De acordo com Rubens Linhares da Páscoa, que nessa época era membro da
equipe diretora da TV Educativa, em entrevista ao Jornal Tribuna do Ceará publicada na
edição do dia 21 de fevereiro de 1979, esses membros da equipe pedagógica da TV
Educativa, ao elaborarem os manuais, módulos e aulas integradas estavam “procurando
atender as necessidades regionais e uma tecnologia educacional a serviço do
aprimoramento da relação ensino-aprendizagem”.

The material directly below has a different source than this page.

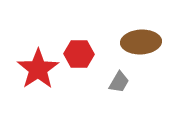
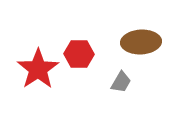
gray trapezoid: moved 2 px right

A função de transmitir a mensagem produzida pelo professor-produtor era do
apresentador. Sobre a escolha desse profissional, Campos (1983, p. 57) afirma que:
Na experiência da TV do Ceará, se procurou com cuidado, para
apresentadores, pessoas que fossem comunicadoras com qualidades
estéticas, artísticas e didáticas, boa dicção e que soubessem melhor
que ninguém, embrulhar em papel de presente, o conteúdo às vezes
difícil, [grifo nosso] que iria ser recebido e discutido pelo aluno com
o orientador de aprendizagem na telessala.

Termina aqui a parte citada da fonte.